The basic stitch for Canvaswork is the "continental" or "tent" stitch. It can be worked vertically, horizontally, or diagonally. This stitch is worked in horizontal rows from right to left. It is worked in vertical rows from top to bottom and diagonal rows from the top left to lower right. Here is a great example by Beth Robertson from the American Needlepoint Guild website. Follow the numbers on the diagram, coming up at 1 and all odd numbers and going down at 2 and all even numbers. The Tent stitch provides a smooth effect, resulting in little pattern or texture.
Rosey Grier once commented that he was surprised to learn there was more than one stitch involved in needlepoint. So in his book, he outlined 10 stitches. Today there are actually hundreds of stitches that can be used for needlepoint. The American Needlepoint Guild has a "Stitch of the Month" series going back to February 1998 which featured the Tent stitch.

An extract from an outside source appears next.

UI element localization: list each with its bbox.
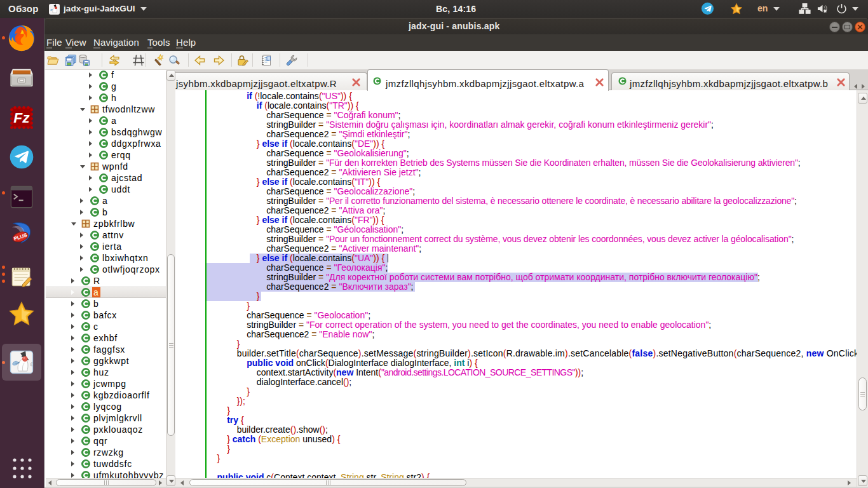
svg-text:Fz: Fz — [13, 109, 30, 126]
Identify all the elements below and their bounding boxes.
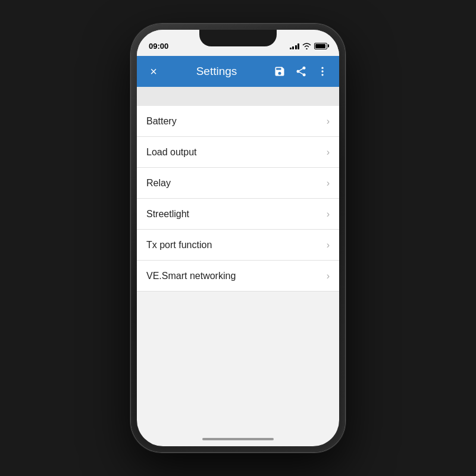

Some designers like using just a single stitch, for example the Gobelin stitch. The Gobelin stitch is similar to the tent stitch, except that it goes over two or more intersection points on the canvas. (insert Gobelin from printwork) Nancy Buhl, From Nancy’s Needle, does a marvelous Quilt Series, accentuated with specialty buttons. Her designs are worked mainly with the tent and Gobelin stitches. One of my favorites is the Autumn Quilt (135-288-0003).
Some designs incorporate many stitches into their designs to add texture and interest. Here are three designs that can be used as great learning tools and samplers.
Patchwork of Peace (135-667-0001) This design has 247+ stitches. "Nova" (135-333-0001) which uses only variations on four basic stitches to recreate 396 calico fabric patterns. "Bouquet" (1459) by Amybear Needlepoints shows how changing color and not stitches can create a whole different project.
Then there are patterns that use a selected number of stitches and don’t cover the entire canvas. One of my favorite from Laura J. Perin is Lilac Collage (1553D).
Least but not last are those designers who go all out with specialty stitches and innovative combinations. DebBee’s Designs has several designs resembling string art such as the Almost Basic Canvaswork Ornament (1417) and Black Magic (1410).
SPECIALTY TECHNIQUES
One of the really fun aspects of Canvaswork is experimenting with different threads and techniques. It certainly has come a long way from the needlepoint Rosey learned. A great resource is the How’d You Do That series:
- Tips, Hints & Knots (1391)
- A Closet Full of Stitches (1392)
- Mop Tops and Buzz Cuts (1393)
- Just FUR Fun (1394)
- Fancy Flowers (1391A)
- Barely There (1392A)
TIPS AND TRICKS
Read all the instructions the designer provides you before beginning to work. Then refer to them regularly. I used to think I did a lot of counting with Hardanger, but I tend to count more with Canvaswork. You might not know you have miscounted until you are really quite along in the pattern. To borrow an old woodworking phrase…count twice, stitch once! Use counting pins, they are wonderful sanity savers!
Another trap I fall into is thinking the pattern repeats. Many times it will change when you change directions. So, one of the first things I do is to take a stitch in the upper right-hand corner outside of the design area and tie a little bow. Then as I rotate my canvas I always know which way is up. Continually compare the pattern to your stitching.
Whenever possible you want to pull your needle up through a hole that doesn’t have any stitching already there and down through the hole that does. This way if you snag the thread or it gets tugged along with your stitch, it won’t show on the front of the project.
RESOURCES
Canvaswork has something for everyone. There is no way to cover everything you need to know in just one newsletter. However, there are a lot of great resources available to help you get started or to expand your horizons. Here are but a few:
- Needlepoint Now magazine (035-604-0002)
- A-Z book of Needlepoint (1659J)
- Tips & Techniques for Needlepoint (1878)
- The Thread, Canvas, and Needle Handbook for Needlepoint (1875)
- The Ultimate Encyclopedia of Canvas Embroidery Volume Two (135-001-0001)
- Suzy’s Mini Stitches (1385)
Suzy’s Portable Stitches (1384)
If you love to work with the over-dyed and space-dyed threads, here is a great book that covers many types of stitching including Canvaswork-Embroidery Techniques Using Space-Dyed Threads (1790).
A really fun book with lots of color and some specialty stitches is My Point Exactly (135-643-0001). She takes you through the creation of some fun and funky ornaments that includes weaving, bullions, and string art.
To hook up with folks who like to do Canvaswork or to check out their on-line resources go to American Needlepoint Guild.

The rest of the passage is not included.